- Opening Delimiter -

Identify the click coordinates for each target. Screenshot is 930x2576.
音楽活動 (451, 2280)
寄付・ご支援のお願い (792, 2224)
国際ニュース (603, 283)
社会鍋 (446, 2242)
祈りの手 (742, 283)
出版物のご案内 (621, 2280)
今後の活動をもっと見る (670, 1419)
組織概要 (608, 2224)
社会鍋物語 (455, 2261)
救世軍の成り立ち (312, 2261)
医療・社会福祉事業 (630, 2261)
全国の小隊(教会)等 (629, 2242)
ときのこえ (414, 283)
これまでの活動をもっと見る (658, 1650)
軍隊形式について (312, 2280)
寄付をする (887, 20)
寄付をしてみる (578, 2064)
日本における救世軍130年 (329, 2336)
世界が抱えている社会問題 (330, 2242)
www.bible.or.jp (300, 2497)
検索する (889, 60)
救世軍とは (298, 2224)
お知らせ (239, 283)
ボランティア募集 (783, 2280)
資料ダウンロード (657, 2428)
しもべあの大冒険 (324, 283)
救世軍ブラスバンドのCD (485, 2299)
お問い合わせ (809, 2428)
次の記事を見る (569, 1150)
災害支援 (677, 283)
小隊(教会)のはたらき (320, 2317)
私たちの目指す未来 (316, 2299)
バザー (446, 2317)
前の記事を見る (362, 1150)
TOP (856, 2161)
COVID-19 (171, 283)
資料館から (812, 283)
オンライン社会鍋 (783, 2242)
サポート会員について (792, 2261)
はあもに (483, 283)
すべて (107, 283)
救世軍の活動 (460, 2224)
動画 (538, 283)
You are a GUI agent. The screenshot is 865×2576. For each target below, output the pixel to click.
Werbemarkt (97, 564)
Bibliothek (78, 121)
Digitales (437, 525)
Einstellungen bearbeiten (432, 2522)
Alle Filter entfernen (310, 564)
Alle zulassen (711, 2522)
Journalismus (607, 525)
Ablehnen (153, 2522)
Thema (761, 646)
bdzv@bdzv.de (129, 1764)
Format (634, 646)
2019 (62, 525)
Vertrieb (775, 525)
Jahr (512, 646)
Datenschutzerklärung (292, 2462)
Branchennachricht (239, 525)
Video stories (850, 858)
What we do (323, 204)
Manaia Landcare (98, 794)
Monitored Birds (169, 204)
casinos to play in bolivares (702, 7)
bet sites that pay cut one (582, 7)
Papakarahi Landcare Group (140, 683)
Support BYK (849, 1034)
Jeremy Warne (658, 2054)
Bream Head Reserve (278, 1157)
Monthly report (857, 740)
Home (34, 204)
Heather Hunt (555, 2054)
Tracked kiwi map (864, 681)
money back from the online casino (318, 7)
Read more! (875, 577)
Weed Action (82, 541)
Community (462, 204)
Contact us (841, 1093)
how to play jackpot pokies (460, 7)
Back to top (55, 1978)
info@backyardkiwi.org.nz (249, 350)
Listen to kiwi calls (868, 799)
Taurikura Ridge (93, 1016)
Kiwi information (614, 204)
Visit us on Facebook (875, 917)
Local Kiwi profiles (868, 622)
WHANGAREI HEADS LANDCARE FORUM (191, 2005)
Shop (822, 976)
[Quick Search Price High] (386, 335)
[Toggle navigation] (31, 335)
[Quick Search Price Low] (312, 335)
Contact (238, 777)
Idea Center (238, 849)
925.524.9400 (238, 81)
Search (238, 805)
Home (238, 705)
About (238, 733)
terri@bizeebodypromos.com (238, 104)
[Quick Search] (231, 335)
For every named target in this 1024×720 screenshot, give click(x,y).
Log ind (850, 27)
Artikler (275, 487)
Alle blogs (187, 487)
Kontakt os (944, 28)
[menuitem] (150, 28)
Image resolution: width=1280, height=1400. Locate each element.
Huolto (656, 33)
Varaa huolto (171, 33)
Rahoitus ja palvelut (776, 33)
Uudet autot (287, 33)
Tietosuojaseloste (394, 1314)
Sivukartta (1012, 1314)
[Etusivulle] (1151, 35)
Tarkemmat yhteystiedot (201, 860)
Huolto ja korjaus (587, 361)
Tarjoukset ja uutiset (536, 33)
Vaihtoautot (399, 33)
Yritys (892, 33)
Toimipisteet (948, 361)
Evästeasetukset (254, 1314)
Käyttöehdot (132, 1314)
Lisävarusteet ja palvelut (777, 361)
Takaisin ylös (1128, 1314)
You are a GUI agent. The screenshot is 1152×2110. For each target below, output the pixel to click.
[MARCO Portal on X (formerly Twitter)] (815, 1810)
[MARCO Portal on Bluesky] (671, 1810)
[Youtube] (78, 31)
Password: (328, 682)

- Closing Delimiter -

■ Problem requirements
Set every line of the data down again, word for word.

■ Task result
Identify the click coordinates for each target. Screenshot is 930x2576.
音楽活動 (451, 2280)
寄付・ご支援のお願い (792, 2224)
国際ニュース (603, 283)
社会鍋 (446, 2242)
祈りの手 (742, 283)
出版物のご案内 (621, 2280)
今後の活動をもっと見る (670, 1419)
組織概要 (608, 2224)
社会鍋物語 (455, 2261)
救世軍の成り立ち (312, 2261)
医療・社会福祉事業 (630, 2261)
全国の小隊(教会)等 (629, 2242)
ときのこえ (414, 283)
これまでの活動をもっと見る (658, 1650)
軍隊形式について (312, 2280)
寄付をする (887, 20)
寄付をしてみる (578, 2064)
日本における救世軍130年 (329, 2336)
世界が抱えている社会問題 (330, 2242)
www.bible.or.jp (300, 2497)
検索する (889, 60)
救世軍とは (298, 2224)
お知らせ (239, 283)
ボランティア募集 (783, 2280)
資料ダウンロード (657, 2428)
しもべあの大冒険 (324, 283)
救世軍ブラスバンドのCD (485, 2299)
お問い合わせ (809, 2428)
次の記事を見る (569, 1150)
災害支援 (677, 283)
小隊(教会)のはたらき (320, 2317)
私たちの目指す未来 (316, 2299)
バザー (446, 2317)
前の記事を見る (362, 1150)
TOP (856, 2161)
COVID-19 (171, 283)
資料館から (812, 283)
オンライン社会鍋 (783, 2242)
サポート会員について (792, 2261)
はあもに (483, 283)
すべて (107, 283)
救世軍の活動 (460, 2224)
動画 (538, 283)
You are a GUI agent. The screenshot is 865×2576. For each target below, output the pixel to click.
Werbemarkt (97, 564)
Bibliothek (78, 121)
Digitales (437, 525)
Einstellungen bearbeiten (432, 2522)
Alle Filter entfernen (310, 564)
Alle zulassen (711, 2522)
Journalismus (607, 525)
Ablehnen (153, 2522)
Thema (761, 646)
bdzv@bdzv.de (129, 1764)
Format (634, 646)
2019 (62, 525)
Vertrieb (775, 525)
Jahr (512, 646)
Datenschutzerklärung (292, 2462)
Branchennachricht (239, 525)
Video stories (850, 858)
What we do (323, 204)
Manaia Landcare (98, 794)
Monitored Birds (169, 204)
casinos to play in bolivares (702, 7)
bet sites that pay cut one (582, 7)
Papakarahi Landcare Group (140, 683)
Support BYK (849, 1034)
Jeremy Warne (658, 2054)
Bream Head Reserve (278, 1157)
Monthly report (857, 740)
Home (34, 204)
Heather Hunt (555, 2054)
Tracked kiwi map (864, 681)
money back from the online casino (318, 7)
Read more! (875, 577)
Weed Action (82, 541)
Community (462, 204)
Contact us (841, 1093)
how to play jackpot pokies (460, 7)
Back to top (55, 1978)
info@backyardkiwi.org.nz (249, 350)
Listen to kiwi calls (868, 799)
Taurikura Ridge (93, 1016)
Kiwi information (614, 204)
Visit us on Facebook (875, 917)
Local Kiwi profiles (868, 622)
WHANGAREI HEADS LANDCARE FORUM (191, 2005)
Shop (822, 976)
[Quick Search Price High] (386, 335)
[Toggle navigation] (31, 335)
[Quick Search Price Low] (312, 335)
Contact (238, 777)
Idea Center (238, 849)
925.524.9400 (238, 81)
Search (238, 805)
Home (238, 705)
About (238, 733)
terri@bizeebodypromos.com (238, 104)
[Quick Search] (231, 335)
For every named target in this 1024×720 screenshot, give click(x,y).
Log ind (850, 27)
Artikler (275, 487)
Alle blogs (187, 487)
Kontakt os (944, 28)
[menuitem] (150, 28)
Image resolution: width=1280, height=1400. Locate each element.
Huolto (656, 33)
Varaa huolto (171, 33)
Rahoitus ja palvelut (776, 33)
Uudet autot (287, 33)
Tietosuojaseloste (394, 1314)
Sivukartta (1012, 1314)
[Etusivulle] (1151, 35)
Tarkemmat yhteystiedot (201, 860)
Huolto ja korjaus (587, 361)
Tarjoukset ja uutiset (536, 33)
Vaihtoautot (399, 33)
Yritys (892, 33)
Toimipisteet (948, 361)
Evästeasetukset (254, 1314)
Käyttöehdot (132, 1314)
Lisävarusteet ja palvelut (777, 361)
Takaisin ylös (1128, 1314)
You are a GUI agent. The screenshot is 1152×2110. For each target below, output the pixel to click.
[MARCO Portal on X (formerly Twitter)] (815, 1810)
[MARCO Portal on Bluesky] (671, 1810)
[Youtube] (78, 31)
Password: (328, 682)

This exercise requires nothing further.